[libcxx-commits] [PATCH] D115995: [libcxx] Add deprecation notices to macros deprecated in P0883R2
Raul Tambre via Phabricator via libcxx-commits
libcxx-commits at lists.llvm.org
Tue Dec 21 23:24:06 PST 2021
tambre added a comment.
In D115995#3205826 <https://reviews.llvm.org/D115995#3205826>, @Quuxplusone wrote:
> In D115995#3205377 <https://reviews.llvm.org/D115995#3205377>, @tambre wrote:
>
>> In D115995#3205319 <https://reviews.llvm.org/D115995#3205319>, @Quuxplusone wrote:
>>
>>> Okay, now that I'm hitting this in a real codebase, I'm stumped as to what the (WG21 and/or libc++) recommendation is, here. `ATOMIC_FLAG_INIT` is //required// up-to-and-including C++17, and then //deprecated// in-and-above C++20? So if I have code in my codebase today like
>>
>> I don't see why you'd think using the macro would be required.
>
> AFAICT, on paper, C++17/20 `atomic_flag` has no constructors
> https://en.cppreference.com/w/cpp/atomic/atomic_flag/atomic_flag
> except for the default constructor (trivial in C++17) and the deleted copy constructor.
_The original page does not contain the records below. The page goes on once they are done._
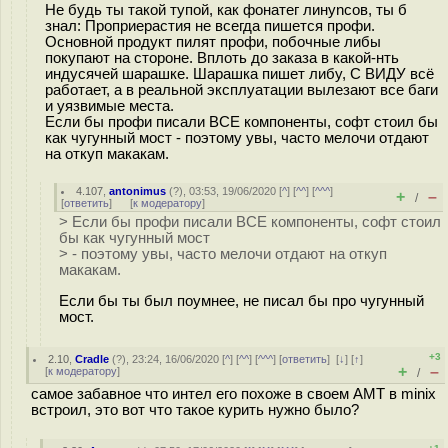
Не будь ты такой тупой, как фонатег линуnсов, ты б
знал: Проприерастия не всегда пишется профи.
Основной продукт пилят профи, побочные либы
покупают на стороне. Вплоть до заказа в какой-нть
индусячей шарашке. Шарашка пишет либу, С ВИДУ всё
работает, а в реальной эксплуатации вылезают все баги
и уязвимые места.
Если бы профи писали ВСЕ компоненты, софт стоил бы
как чугунный мост - поэтому увы, часто мелочи отдают
на откуп макакам.
4.107
,
antonimus
(
?
), 03:53, 19/06/2020 [
^
] [
^^
] [
^^^
]
+
–
/
[
ответить
]
[
к модератору
]
> Если бы профи писали ВСЕ компоненты, софт стоил
бы как чугунный мост
> - поэтому увы, часто мелочи отдают на откуп
макакам.
Если бы ты был поумнее, не писал бы про чугунный
мост.
+3
2.10
,
Cradle
(
?
), 23:24, 16/06/2020 [
^
] [
^^
] [
^^^
] [
ответить
]
[
↓
] [
↑
]
+
–
[
к модератору
]
/
самое забавное что интел его похоже в своем AMT в minix
встроил, это вот что такое курить нужно было?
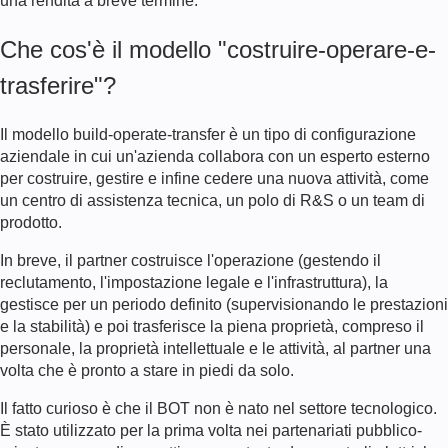
una rendita a breve termine.
Che cos'è il modello "costruire-operare-e-
trasferire"?
Il modello build-operate-transfer è un tipo di configurazione
aziendale in cui un'azienda collabora con un esperto esterno
per costruire, gestire e infine cedere una nuova attività, come
un centro di assistenza tecnica, un polo di R&S o un team di
prodotto.
In breve, il partner costruisce l'operazione (gestendo il
reclutamento, l'impostazione legale e l'infrastruttura), la
gestisce per un periodo definito (supervisionando le prestazioni
e la stabilità) e poi trasferisce la piena proprietà, compreso il
personale, la proprietà intellettuale e le attività, al partner una
volta che è pronto a stare in piedi da solo.
Il fatto curioso è che il BOT non è nato nel settore tecnologico.
È stato utilizzato per la prima volta nei partenariati pubblico-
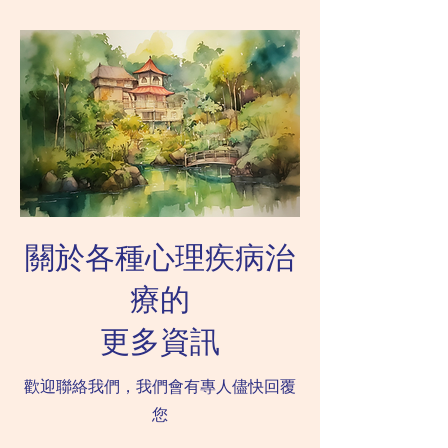
關於各種心理疾病治
療的
更多資訊
歡迎聯絡我們，我們會有專人儘快回覆
您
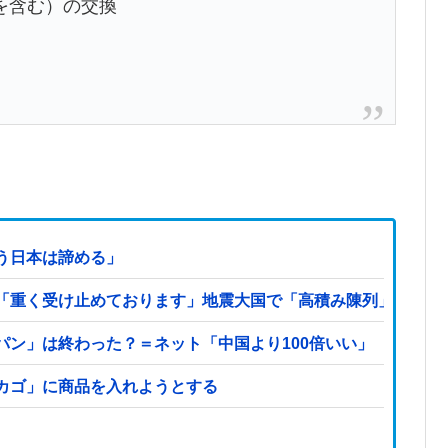
を含む）の交換
う日本は諦める」
重く受け止めております」地震大国で「高積み陳列」が心配...
パン」は終わった？＝ネット「中国より100倍いい」
カゴ」に商品を入れようとする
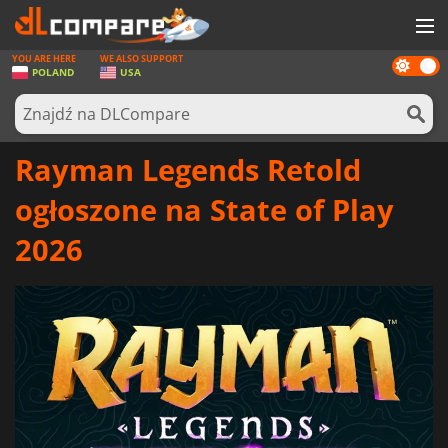
YOU ARE HERE
WE ALSO SUPPORT
Dark
GRY
POLAND
USA
mode
KARTY DO GIER
OPROGRAMOWANIE
Rayman Legends Retold
REWARDS
ogłoszone na State of Play
SPRZĘT KOMPUTEROWY
2026
AKTUALNOŚCI
ZALOGUJ SIĘ LUB ZAREJESTRUJ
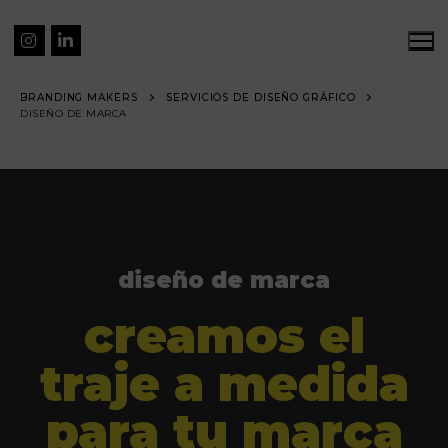
BRANDING MAKERS
SERVICIOS DE DISEÑO GRÁFICO
DISEÑO DE MARCA
diseño de marca
creamos el
traje a medida
para tu marca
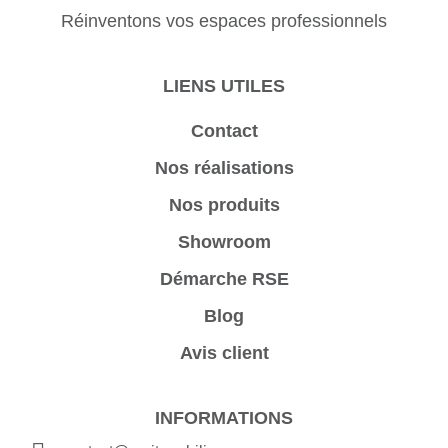
Réinventons vos espaces professionnels
LIENS UTILES
Contact
Nos réalisations
Nos produits
Showroom
Démarche RSE
Blog
Avis client
INFORMATIONS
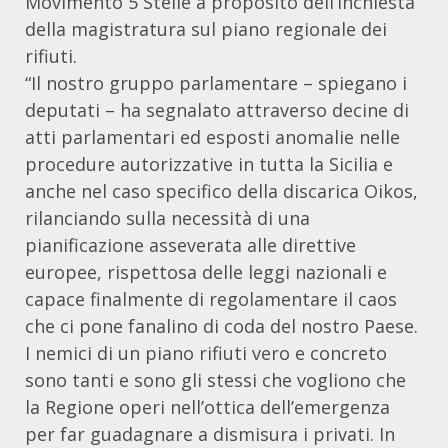
Movimento 5 Stelle a proposito dell’inchiesta
della magistratura sul piano regionale dei
rifiuti.
“Il nostro gruppo parlamentare – spiegano i
deputati – ha segnalato attraverso decine di
atti parlamentari ed esposti anomalie nelle
procedure autorizzative in tutta la Sicilia e
anche nel caso specifico della discarica Oikos,
rilanciando sulla necessità di una
pianificazione asseverata alle direttive
europee, rispettosa delle leggi nazionali e
capace finalmente di regolamentare il caos
che ci pone fanalino di coda del nostro Paese.
I nemici di un piano rifiuti vero e concreto
sono tanti e sono gli stessi che vogliono che
la Regione operi nell’ottica dell’emergenza
per far guadagnare a dismisura i privati. In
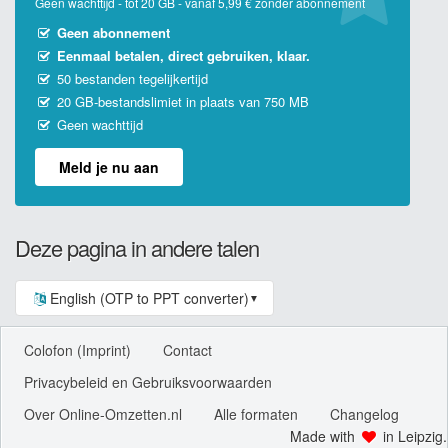
Geen wachttijd - tot 20 GB - vanaf 5,99 € zonder abonnement
Geen abonnement
Eenmaal betalen, direct gebruiken, klaar.
50 bestanden tegelijkertijd
20 GB-bestandslimiet in plaats van 750 MB
Geen wachttijd
Meld je nu aan
Deze pagina in andere talen
English (OTP to PPT converter)
▼
Colofon (Imprint)
Contact
Privacybeleid en Gebruiksvoorwaarden
Over Online-Omzetten.nl
Alle formaten
Changelog
Made with
in Leipzig.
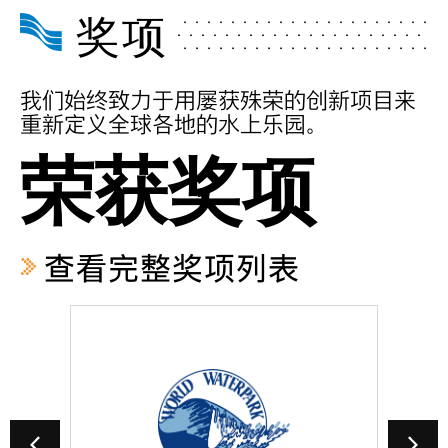
奖项
我们始终致力于用屡获殊荣的创新项目来
重新定义全球各地的水上乐园。
荣获奖项
查看完整奖项列表
前沿奖
创新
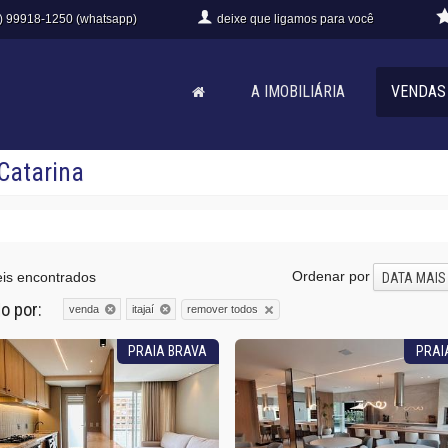
) 99918-1250 (whatsapp)
deixe que
ligamos para você
A IMOBILIÁRIA
VENDAS
 Catarina
Ordenar por
is encontrados
DATA MAIS
do por:
remover todos
venda
itajaí
PRAIA BRAVA
PRAI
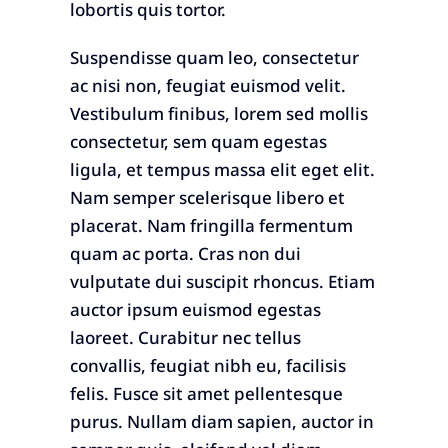
lobortis quis tortor.
Suspendisse quam leo, consectetur
ac nisi non, feugiat euismod velit.
Vestibulum finibus, lorem sed mollis
consectetur, sem quam egestas
ligula, et tempus massa elit eget elit.
Nam semper scelerisque libero et
placerat. Nam fringilla fermentum
quam ac porta. Cras non dui
vulputate dui suscipit rhoncus. Etiam
auctor ipsum euismod egestas
laoreet. Curabitur nec tellus
convallis, feugiat nibh eu, facilisis
felis. Fusce sit amet pellentesque
purus. Nullam diam sapien, auctor in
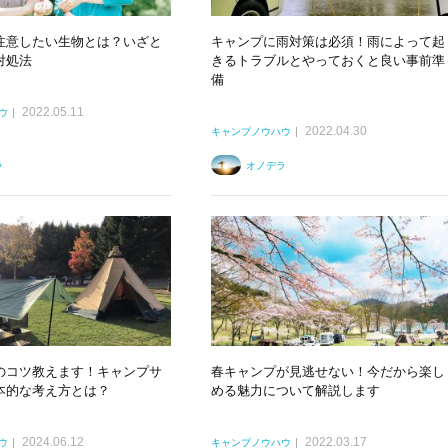
注意したい生物とは？いざと
キャンプに雨対策は必須！雨によって起
対処法
きるトラブルとやっておくと良い事前準
備
2022.05.11
ウ
2022.04.30
キャンプノウハウ
ラ
オノデラ
のコツ教えます！キャンプサ
春キャンプが見逃せない！今だから楽し
本的な考え方とは？
める魅力について解説します
2024.06.12
2022.03.17
ウ
キャンプノウハウ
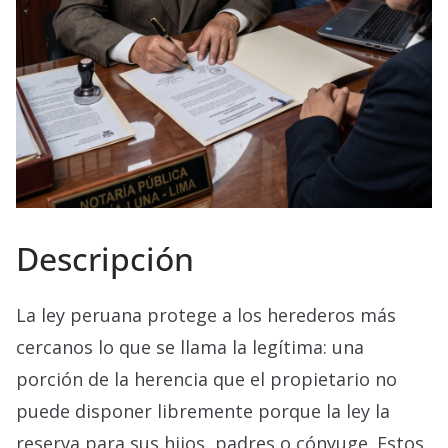
Descripción
La ley peruana protege a los herederos más
cercanos lo que se llama la legítima: una
porción de la herencia que el propietario no
puede disponer libremente porque la ley la
reserva para sus hijos, padres o cónyuge. Estos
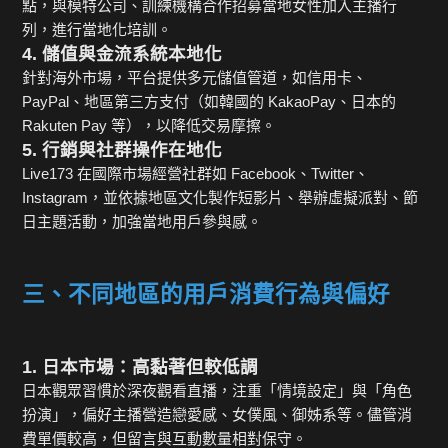
點，與模特公司、訓練機構合作招募當地女性加入主播行
列，進行當地化培訓。
4. 儲值與金流系統本地化
針對海外市場，平台提供多元儲值管道，如信用卡、
PayPal、地區第三方支付（如韓國的 KakaoPay、日本的
Rakuten Pay 等），以降低交易摩擦。
5. 行銷與社群操作在地化
Live173 在國際市場經營社群如 Facebook、Twitter、
Instagram，並依據地區文化製作短影片、舉辦虛擬派對、節
日主題活動，加強當地用戶參與感。
三、不同地區的用戶消費行為與偏好
1. 日本市場：高黏著但較低調
日本觀眾習慣於深夜觀看直播，注重「情境設定」與「角色
扮演」，偏好主播營造戀愛感、女僕風、御姊系等。儘管消
費單價較高，但留言與互動數量相對保守。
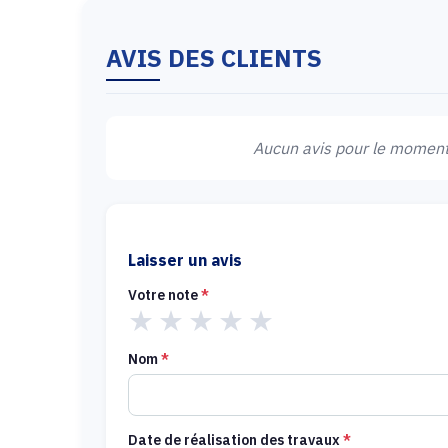
AVIS DES CLIENTS
Aucun avis pour le moment.
Laisser un avis
Votre note
*
★
★
★
★
★
Nom
*
Date de réalisation des travaux
*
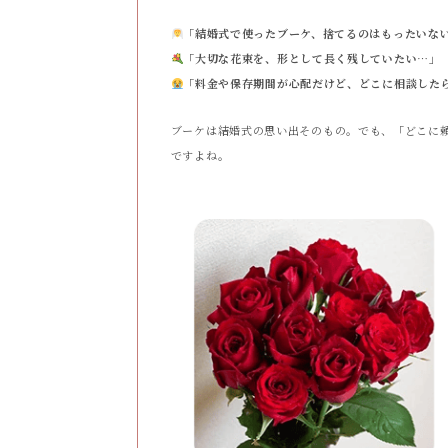
「結婚式で使ったブーケ、捨てるのはもったいな
「大切な花束を、形として長く残していたい…」
「料金や保存期間が心配だけど、どこに相談した
ブーケは結婚式の思い出そのもの。でも、「どこに
ですよね。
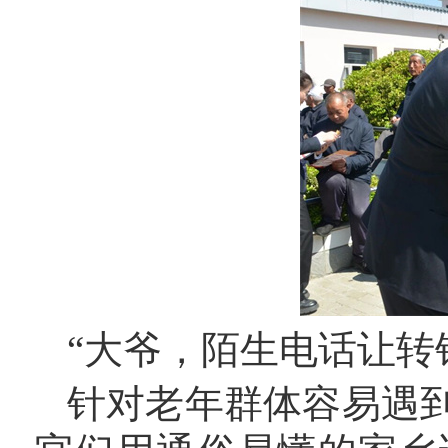
“大爷，陌生电话让转
针对老年群体容易遇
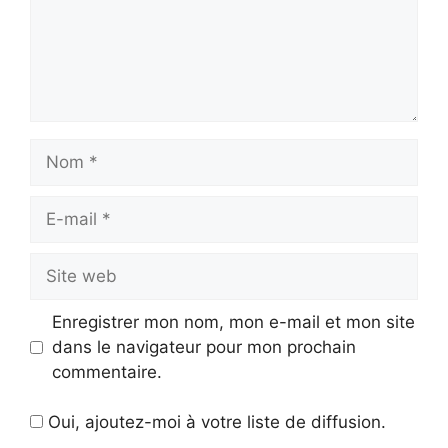
Nom
E-
mail
Site
web
Enregistrer mon nom, mon e-mail et mon site
dans le navigateur pour mon prochain
commentaire.
Oui, ajoutez-moi à votre liste de diffusion.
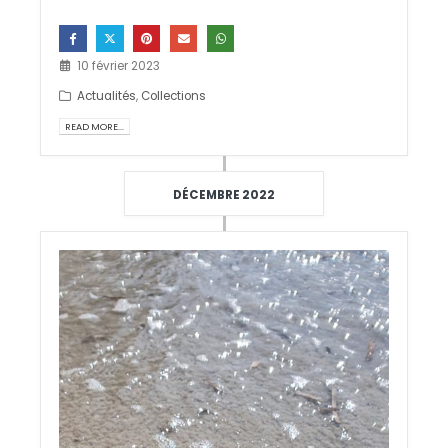
10 février 2023
Actualités
,
Collections
READ MORE...
DÉCEMBRE 2022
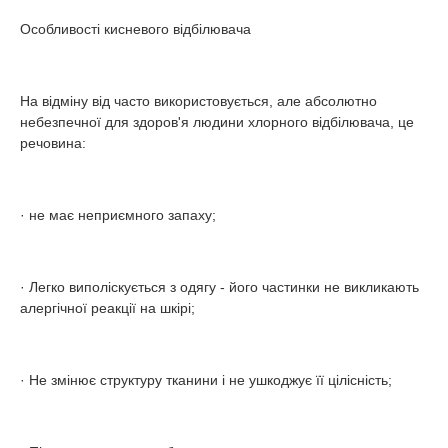
Особливості кисневого відбілювача
На відміну від часто використовується, але абсолютно
небезпечної для здоров'я людини хлорного відбілювача, це
речовина:
· не має неприємного запаху;
· Легко виполіскується з одягу - його частинки не викликають
алергічної реакції на шкірі;
· Не змінює структуру тканини і не ушкоджує її цілісність;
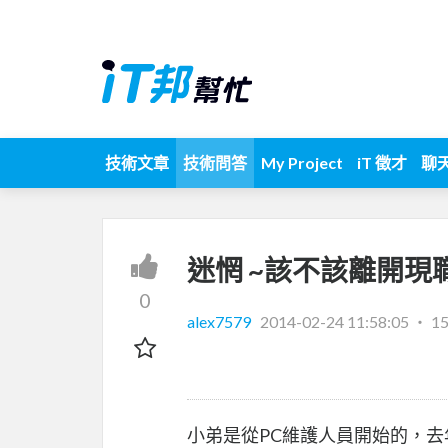
技術文章
技術問答
My Project
iT 徵才
聊
迷惘 ~該不該離開現
0
alex7579
2014-02-24 11:58:05
‧
1
小弟是從PC維護人員開始的，去年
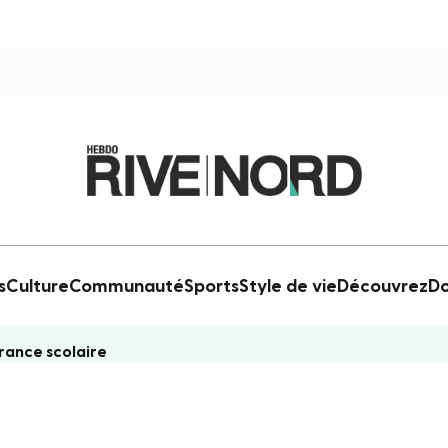
s
Culture
Communauté
Sports
Style de vie
Découvrez
Do
rance scolaire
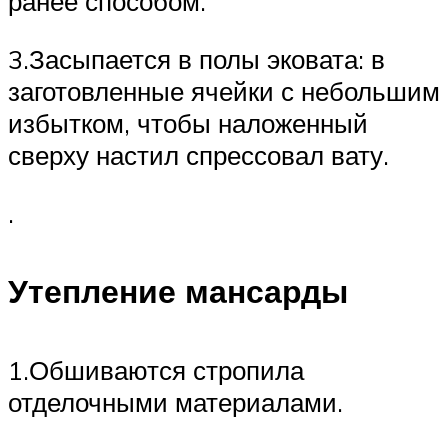
ранее способом.
3.Засыпается в полы эковата: в
заготовленные ячейки с небольшим
избытком, чтобы наложенный
сверху настил спрессовал вату.
.
Утепление мансарды
1.Обшиваются стропила
отделочными материалами.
So if you want an `atomic_flag` initialized with `false`, you need //some// way of getting `false` into it. On paper, there's no guarantee that `std::atomic_flag f = {false};` will compile. But I just checked Godbolt and every major compiler //does// support that syntax, so I suppose it's safe to use in practice: https://godbolt.org/z/4cbbGcv96
Ouch, you're correct. I was looking at `std::atomic`' not `std::atomic_flag`. Does seem like an oversight.